[LISTED RECORDS]

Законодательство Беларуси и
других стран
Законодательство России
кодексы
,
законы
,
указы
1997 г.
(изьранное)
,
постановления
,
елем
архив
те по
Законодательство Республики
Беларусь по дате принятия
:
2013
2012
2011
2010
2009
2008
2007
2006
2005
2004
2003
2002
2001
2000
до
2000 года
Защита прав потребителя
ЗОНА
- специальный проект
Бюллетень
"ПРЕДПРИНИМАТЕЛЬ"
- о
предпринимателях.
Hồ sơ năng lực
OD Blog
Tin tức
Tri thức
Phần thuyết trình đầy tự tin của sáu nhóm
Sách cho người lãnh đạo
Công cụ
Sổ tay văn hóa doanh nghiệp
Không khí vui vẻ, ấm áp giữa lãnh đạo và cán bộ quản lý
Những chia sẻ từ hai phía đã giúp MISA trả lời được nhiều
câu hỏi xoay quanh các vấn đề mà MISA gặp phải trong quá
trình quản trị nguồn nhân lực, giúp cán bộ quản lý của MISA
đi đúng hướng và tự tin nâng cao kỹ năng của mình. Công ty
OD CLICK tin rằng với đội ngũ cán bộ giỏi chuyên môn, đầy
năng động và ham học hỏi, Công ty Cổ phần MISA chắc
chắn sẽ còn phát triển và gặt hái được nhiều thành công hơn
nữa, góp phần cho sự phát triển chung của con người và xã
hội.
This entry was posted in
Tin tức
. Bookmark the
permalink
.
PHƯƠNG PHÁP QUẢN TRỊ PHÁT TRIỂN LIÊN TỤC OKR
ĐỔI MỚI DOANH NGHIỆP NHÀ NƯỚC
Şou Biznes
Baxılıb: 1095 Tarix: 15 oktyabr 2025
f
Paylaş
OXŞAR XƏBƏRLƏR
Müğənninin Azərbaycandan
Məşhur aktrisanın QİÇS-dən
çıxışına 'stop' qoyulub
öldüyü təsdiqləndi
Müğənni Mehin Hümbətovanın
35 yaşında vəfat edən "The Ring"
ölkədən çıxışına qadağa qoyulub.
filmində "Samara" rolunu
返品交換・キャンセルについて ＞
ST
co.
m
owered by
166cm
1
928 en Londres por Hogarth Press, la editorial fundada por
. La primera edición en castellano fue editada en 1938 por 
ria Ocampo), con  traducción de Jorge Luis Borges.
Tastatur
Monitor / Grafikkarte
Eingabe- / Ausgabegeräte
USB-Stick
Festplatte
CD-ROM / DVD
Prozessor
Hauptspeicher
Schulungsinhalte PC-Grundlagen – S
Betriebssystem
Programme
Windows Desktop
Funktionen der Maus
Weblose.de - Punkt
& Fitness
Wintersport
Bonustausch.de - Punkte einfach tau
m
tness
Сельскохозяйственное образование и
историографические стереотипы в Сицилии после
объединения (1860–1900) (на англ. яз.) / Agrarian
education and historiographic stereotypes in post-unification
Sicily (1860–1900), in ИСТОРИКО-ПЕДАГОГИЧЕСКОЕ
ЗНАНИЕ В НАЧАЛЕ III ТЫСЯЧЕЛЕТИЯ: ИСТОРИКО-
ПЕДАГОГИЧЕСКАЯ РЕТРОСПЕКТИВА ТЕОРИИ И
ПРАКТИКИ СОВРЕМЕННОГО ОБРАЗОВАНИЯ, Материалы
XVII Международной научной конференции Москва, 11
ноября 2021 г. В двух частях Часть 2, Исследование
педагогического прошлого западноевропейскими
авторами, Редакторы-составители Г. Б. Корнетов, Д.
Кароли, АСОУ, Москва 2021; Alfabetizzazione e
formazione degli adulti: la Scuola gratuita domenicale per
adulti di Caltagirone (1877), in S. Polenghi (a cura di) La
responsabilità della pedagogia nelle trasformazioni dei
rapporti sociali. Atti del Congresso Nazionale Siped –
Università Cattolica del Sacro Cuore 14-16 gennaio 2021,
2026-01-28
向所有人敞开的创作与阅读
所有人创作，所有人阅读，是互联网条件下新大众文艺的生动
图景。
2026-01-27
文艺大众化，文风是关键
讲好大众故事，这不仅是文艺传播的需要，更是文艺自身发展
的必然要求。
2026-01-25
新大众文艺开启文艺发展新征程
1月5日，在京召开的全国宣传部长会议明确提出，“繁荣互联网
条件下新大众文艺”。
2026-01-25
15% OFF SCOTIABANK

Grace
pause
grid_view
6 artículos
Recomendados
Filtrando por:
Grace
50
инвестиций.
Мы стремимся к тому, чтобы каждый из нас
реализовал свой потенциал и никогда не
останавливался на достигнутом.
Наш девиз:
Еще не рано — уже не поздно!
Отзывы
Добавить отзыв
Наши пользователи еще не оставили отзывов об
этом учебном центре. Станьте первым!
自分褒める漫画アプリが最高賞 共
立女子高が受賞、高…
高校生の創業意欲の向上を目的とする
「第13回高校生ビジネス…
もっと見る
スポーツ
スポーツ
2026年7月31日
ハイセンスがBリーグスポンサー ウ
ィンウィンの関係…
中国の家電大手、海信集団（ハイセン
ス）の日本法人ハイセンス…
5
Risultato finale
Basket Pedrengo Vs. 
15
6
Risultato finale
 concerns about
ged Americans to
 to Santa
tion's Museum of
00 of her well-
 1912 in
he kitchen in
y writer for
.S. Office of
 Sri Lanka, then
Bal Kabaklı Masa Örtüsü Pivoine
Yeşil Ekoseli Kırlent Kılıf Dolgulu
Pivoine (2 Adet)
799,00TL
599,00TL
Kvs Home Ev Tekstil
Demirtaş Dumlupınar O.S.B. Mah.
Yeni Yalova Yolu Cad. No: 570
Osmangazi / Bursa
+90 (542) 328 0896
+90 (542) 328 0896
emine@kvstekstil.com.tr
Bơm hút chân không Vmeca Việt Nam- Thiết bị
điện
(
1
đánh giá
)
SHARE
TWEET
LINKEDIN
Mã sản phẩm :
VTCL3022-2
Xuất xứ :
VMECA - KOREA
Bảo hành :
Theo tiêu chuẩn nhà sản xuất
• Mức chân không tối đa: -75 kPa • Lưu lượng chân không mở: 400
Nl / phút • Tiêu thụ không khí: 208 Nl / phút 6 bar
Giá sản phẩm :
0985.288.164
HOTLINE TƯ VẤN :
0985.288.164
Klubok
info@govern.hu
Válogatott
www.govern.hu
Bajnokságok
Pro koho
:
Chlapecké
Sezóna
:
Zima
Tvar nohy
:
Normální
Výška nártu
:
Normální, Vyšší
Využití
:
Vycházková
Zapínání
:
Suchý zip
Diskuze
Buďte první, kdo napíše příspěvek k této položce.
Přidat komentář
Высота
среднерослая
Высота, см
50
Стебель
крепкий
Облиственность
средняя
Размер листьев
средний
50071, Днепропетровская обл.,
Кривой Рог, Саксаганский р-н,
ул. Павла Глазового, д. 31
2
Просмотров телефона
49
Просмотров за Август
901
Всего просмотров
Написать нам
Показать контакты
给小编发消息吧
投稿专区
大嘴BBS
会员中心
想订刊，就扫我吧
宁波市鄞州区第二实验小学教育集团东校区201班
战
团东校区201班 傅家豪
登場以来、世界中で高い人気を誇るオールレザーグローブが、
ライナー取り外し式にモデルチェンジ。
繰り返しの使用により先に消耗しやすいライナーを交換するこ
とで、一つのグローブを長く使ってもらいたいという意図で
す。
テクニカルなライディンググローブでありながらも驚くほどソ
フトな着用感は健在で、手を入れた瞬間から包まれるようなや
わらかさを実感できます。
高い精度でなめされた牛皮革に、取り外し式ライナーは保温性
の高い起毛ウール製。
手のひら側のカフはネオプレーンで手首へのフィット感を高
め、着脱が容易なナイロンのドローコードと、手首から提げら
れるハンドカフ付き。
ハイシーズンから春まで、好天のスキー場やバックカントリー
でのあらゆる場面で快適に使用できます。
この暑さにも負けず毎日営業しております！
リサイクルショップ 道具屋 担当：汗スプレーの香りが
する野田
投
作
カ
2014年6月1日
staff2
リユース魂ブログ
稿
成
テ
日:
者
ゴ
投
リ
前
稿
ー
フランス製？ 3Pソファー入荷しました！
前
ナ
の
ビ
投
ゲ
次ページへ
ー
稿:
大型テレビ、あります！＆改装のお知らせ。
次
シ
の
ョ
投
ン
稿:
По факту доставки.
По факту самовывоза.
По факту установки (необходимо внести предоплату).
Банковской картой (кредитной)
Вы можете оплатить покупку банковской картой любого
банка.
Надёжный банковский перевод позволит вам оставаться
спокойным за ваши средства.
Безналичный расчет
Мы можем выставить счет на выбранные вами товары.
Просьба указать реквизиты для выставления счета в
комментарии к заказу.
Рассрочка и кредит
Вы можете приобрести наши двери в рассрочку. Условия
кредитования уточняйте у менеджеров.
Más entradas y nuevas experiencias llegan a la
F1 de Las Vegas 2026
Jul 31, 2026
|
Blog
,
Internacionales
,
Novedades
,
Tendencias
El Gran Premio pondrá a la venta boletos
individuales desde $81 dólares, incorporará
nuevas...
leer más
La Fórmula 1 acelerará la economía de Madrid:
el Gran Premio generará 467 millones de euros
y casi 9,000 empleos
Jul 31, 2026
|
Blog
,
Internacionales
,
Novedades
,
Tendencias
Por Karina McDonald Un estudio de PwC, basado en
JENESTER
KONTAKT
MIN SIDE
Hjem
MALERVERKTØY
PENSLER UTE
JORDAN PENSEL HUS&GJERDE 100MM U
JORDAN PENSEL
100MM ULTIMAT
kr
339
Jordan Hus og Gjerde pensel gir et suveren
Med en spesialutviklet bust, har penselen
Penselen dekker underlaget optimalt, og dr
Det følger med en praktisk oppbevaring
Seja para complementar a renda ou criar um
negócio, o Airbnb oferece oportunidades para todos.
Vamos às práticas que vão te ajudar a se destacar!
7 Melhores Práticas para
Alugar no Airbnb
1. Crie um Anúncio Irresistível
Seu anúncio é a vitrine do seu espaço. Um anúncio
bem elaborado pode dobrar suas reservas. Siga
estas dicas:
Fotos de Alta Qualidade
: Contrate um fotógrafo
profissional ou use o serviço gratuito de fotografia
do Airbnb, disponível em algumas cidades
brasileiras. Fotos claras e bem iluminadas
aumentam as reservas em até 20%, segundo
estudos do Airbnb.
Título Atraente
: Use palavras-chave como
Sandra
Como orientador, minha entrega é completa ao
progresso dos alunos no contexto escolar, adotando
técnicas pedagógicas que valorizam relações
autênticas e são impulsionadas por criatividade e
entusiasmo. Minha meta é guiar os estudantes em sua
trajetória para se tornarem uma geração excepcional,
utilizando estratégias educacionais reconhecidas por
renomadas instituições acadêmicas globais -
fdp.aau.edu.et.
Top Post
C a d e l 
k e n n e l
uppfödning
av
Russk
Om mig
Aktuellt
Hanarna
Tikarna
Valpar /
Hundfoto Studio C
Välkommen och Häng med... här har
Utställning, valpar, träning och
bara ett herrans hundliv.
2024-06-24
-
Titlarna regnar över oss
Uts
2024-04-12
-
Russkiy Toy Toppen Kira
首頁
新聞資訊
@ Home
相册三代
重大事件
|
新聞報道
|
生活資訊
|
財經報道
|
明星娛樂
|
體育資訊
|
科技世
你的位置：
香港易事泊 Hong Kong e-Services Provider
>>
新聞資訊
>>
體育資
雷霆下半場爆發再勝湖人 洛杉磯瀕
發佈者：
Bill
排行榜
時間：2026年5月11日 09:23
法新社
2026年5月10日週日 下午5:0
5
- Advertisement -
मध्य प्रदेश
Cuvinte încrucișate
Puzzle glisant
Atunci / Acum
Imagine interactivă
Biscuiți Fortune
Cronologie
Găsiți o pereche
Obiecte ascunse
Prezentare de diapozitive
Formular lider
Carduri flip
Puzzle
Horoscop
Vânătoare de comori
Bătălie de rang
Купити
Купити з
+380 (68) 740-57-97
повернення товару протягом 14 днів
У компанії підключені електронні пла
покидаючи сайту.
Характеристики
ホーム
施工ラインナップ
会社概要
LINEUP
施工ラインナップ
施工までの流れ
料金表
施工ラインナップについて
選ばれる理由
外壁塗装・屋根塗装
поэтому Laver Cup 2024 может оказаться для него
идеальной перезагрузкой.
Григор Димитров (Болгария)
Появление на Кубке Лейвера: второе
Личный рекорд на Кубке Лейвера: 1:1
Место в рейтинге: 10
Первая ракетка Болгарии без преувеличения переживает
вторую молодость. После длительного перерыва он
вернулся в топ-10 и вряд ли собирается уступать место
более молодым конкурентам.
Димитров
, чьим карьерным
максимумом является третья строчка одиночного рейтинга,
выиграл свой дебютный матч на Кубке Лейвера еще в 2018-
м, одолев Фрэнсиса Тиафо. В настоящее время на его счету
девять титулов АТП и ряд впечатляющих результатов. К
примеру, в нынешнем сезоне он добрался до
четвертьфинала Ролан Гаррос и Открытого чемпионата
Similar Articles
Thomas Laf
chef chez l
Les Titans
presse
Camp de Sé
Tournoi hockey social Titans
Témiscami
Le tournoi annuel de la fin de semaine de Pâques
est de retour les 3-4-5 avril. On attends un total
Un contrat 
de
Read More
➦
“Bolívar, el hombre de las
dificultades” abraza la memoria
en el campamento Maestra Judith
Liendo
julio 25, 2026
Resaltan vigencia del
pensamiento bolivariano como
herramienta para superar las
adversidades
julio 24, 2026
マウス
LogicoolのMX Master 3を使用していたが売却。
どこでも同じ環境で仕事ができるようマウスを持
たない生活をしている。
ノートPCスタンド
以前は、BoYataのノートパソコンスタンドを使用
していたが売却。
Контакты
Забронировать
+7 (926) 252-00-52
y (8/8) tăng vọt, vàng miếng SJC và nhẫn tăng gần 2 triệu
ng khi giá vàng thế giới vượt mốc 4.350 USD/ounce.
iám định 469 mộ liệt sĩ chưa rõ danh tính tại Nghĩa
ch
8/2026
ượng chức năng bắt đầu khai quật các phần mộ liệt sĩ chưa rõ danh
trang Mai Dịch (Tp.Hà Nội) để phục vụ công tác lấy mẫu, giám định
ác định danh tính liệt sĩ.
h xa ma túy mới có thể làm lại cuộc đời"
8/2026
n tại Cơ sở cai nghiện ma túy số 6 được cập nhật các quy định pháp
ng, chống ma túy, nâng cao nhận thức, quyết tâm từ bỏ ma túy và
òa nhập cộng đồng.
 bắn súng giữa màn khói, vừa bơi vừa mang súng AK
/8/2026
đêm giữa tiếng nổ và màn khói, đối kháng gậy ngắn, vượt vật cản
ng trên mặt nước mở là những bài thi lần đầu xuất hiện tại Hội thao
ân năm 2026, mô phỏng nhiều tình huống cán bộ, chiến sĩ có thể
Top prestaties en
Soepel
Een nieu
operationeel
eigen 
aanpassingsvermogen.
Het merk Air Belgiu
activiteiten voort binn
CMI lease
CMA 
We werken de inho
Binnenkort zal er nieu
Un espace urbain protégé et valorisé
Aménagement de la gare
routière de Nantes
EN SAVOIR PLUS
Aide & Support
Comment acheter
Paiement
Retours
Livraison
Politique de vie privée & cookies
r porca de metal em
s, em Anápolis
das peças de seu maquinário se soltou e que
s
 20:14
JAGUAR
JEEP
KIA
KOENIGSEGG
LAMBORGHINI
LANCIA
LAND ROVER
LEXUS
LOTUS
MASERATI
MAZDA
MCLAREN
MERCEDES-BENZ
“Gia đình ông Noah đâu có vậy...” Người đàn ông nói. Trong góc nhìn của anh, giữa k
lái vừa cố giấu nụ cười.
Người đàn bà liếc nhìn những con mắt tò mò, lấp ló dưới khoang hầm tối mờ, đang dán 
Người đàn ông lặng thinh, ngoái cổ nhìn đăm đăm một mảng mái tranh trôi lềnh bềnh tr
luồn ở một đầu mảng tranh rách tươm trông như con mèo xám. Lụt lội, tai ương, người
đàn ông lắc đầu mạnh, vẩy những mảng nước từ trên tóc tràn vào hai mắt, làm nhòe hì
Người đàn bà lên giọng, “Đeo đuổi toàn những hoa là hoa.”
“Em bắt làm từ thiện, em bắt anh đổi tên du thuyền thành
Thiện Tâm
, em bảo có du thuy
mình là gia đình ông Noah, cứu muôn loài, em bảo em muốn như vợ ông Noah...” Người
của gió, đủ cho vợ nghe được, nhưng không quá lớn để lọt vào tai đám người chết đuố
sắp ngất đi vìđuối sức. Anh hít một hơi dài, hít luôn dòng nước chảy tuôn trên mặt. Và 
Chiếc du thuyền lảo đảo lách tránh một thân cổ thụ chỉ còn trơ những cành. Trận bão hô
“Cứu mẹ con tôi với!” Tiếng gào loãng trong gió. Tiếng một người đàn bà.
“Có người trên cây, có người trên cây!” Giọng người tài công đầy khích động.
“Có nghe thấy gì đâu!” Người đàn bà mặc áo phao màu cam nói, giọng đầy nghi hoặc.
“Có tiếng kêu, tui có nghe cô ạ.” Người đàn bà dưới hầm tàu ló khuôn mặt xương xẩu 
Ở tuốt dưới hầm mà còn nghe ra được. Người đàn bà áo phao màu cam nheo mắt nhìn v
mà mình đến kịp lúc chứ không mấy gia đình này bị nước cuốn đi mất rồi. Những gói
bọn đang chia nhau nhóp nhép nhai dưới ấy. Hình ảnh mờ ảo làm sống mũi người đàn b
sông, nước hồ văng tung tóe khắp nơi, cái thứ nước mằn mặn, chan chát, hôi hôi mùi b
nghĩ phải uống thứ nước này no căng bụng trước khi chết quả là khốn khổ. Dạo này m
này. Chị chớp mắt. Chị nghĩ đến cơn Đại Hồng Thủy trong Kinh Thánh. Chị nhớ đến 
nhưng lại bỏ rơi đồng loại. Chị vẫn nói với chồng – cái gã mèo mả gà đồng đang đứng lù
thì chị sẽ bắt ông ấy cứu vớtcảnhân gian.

[/LISTED RECORDS]

Retype every line of the listing, word for word, from its opening line to the line that holds "năng động và", and include that last line too.

RESPONSE AREA
Законодательство Беларуси и
других стран
Законодательство России
кодексы
,
законы
,
указы
1997 г.
(изьранное)
,
постановления
,
елем
архив
те по
Законодательство Республики
Беларусь по дате принятия
:
2013
2012
2011
2010
2009
2008
2007
2006
2005
2004
2003
2002
2001
2000
до
2000 года
Защита прав потребителя
ЗОНА
- специальный проект
Бюллетень
"ПРЕДПРИНИМАТЕЛЬ"
- о
предпринимателях.
Hồ sơ năng lực
OD Blog
Tin tức
Tri thức
Phần thuyết trình đầy tự tin của sáu nhóm
Sách cho người lãnh đạo
Công cụ
Sổ tay văn hóa doanh nghiệp
Không khí vui vẻ, ấm áp giữa lãnh đạo và cán bộ quản lý
Những chia sẻ từ hai phía đã giúp MISA trả lời được nhiều
câu hỏi xoay quanh các vấn đề mà MISA gặp phải trong quá
trình quản trị nguồn nhân lực, giúp cán bộ quản lý của MISA
đi đúng hướng và tự tin nâng cao kỹ năng của mình. Công ty
OD CLICK tin rằng với đội ngũ cán bộ giỏi chuyên môn, đầy
năng động và ham học hỏi, Công ty Cổ phần MISA chắc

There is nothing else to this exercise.